## [Prompt]
Below are the entries. Print only the lines starting at the one with "ette semaine, on apprend ensemble comment fabriquer" and ending at the one with "Maße: 32 mal 32 cm.", exactly, with no pictures.

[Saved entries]

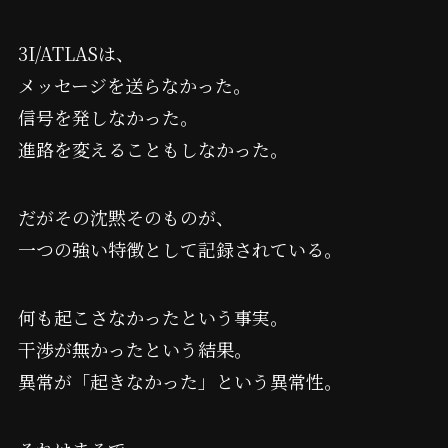
3I/ATLASは、
メッセージを送らなかった。
信号を発しなかった。
進路を変えることもしなかった。
だがその沈黙そのものが、
一つの強い特徴として記録されている。
何も起こさなかったという事実。
干渉が無かったという結果。
異常が「起きなかった」という異常性。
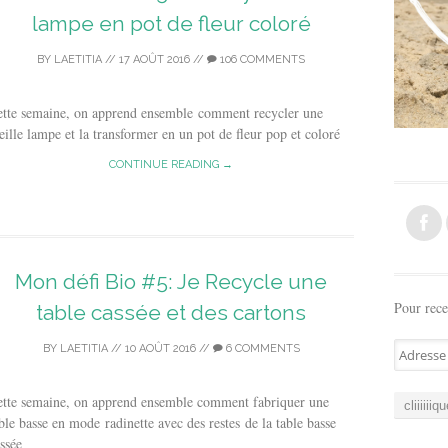
lampe en pot de fleur coloré
BY
LAETITIA
//
17 AOÛT 2016
//
106 COMMENTS
ette semaine, on apprend ensemble comment recycler une
eille lampe et la transformer en un pot de fleur pop et coloré
CONTINUE READING →
Mon défi Bio #5: Je Recycle une
Pour rece
table cassée et des cartons
A
BY
LAETITIA
//
10 AOÛT 2016
//
6 COMMENTS
d
r
ette semaine, on apprend ensemble comment fabriquer une
e
ble basse en mode radinette avec des restes de la table basse
s
ssée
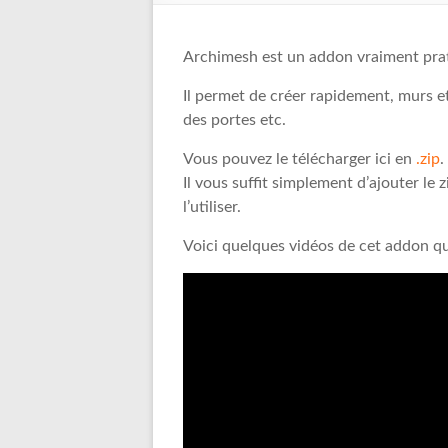
Archimesh est un addon vraiment prat
Il permet de créer rapidement, murs e
des portes etc.
Vous pouvez le télécharger ici en
.zip
.
Il vous suffit simplement d’ajouter le 
l’utiliser.
Voici quelques vidéos de cet addon qui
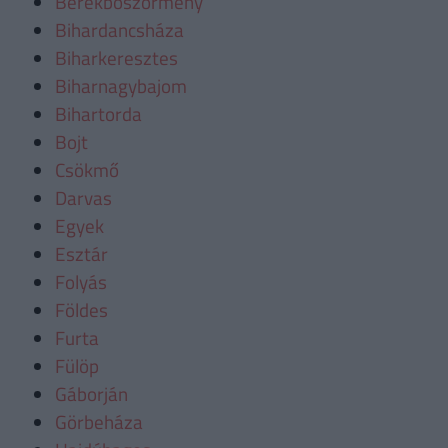
Berekböszörmény
Bihardancsháza
Biharkeresztes
Biharnagybajom
Bihartorda
Bojt
Csökmő
Darvas
Egyek
Esztár
Folyás
Földes
Furta
Fülöp
Gáborján
Görbeháza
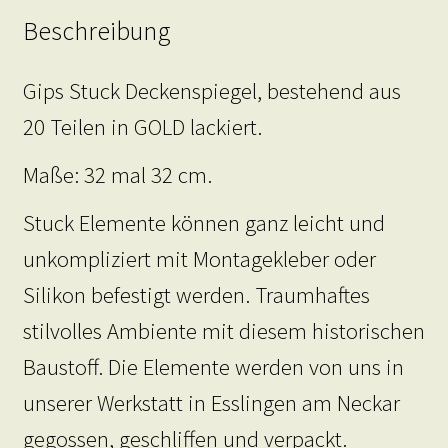
Beschreibung
Gips Stuck Deckenspiegel, bestehend aus
20 Teilen in GOLD lackiert.
Maße: 32 mal 32 cm.
Stuck Elemente können ganz leicht und
unkompliziert mit Montagekleber oder
Silikon befestigt werden. Traumhaftes
stilvolles Ambiente mit diesem historischen
Baustoff. Die Elemente werden von uns in
unserer Werkstatt in Esslingen am Neckar
gegossen, geschliffen und verpackt.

## [Exercise answer]
ette semaine, on apprend ensemble comment fabriquer une
e
ble basse en mode radinette avec des restes de la table basse
s
ssée
Archimesh est un addon vraiment prat
Il permet de créer rapidement, murs e
des portes etc.
Vous pouvez le télécharger ici en
.zip
.
Il vous suffit simplement d’ajouter le 
l’utiliser.
Voici quelques vidéos de cet addon qui
Berekböszörmény
Bihardancsháza
Biharkeresztes
Biharnagybajom
Bihartorda
Bojt
Csökmő
Darvas
Egyek
Esztár
Folyás
Földes
Furta
Fülöp
Gáborján
Görbeháza
Beschreibung
Gips Stuck Deckenspiegel, bestehend aus
20 Teilen in GOLD lackiert.
Maße: 32 mal 32 cm.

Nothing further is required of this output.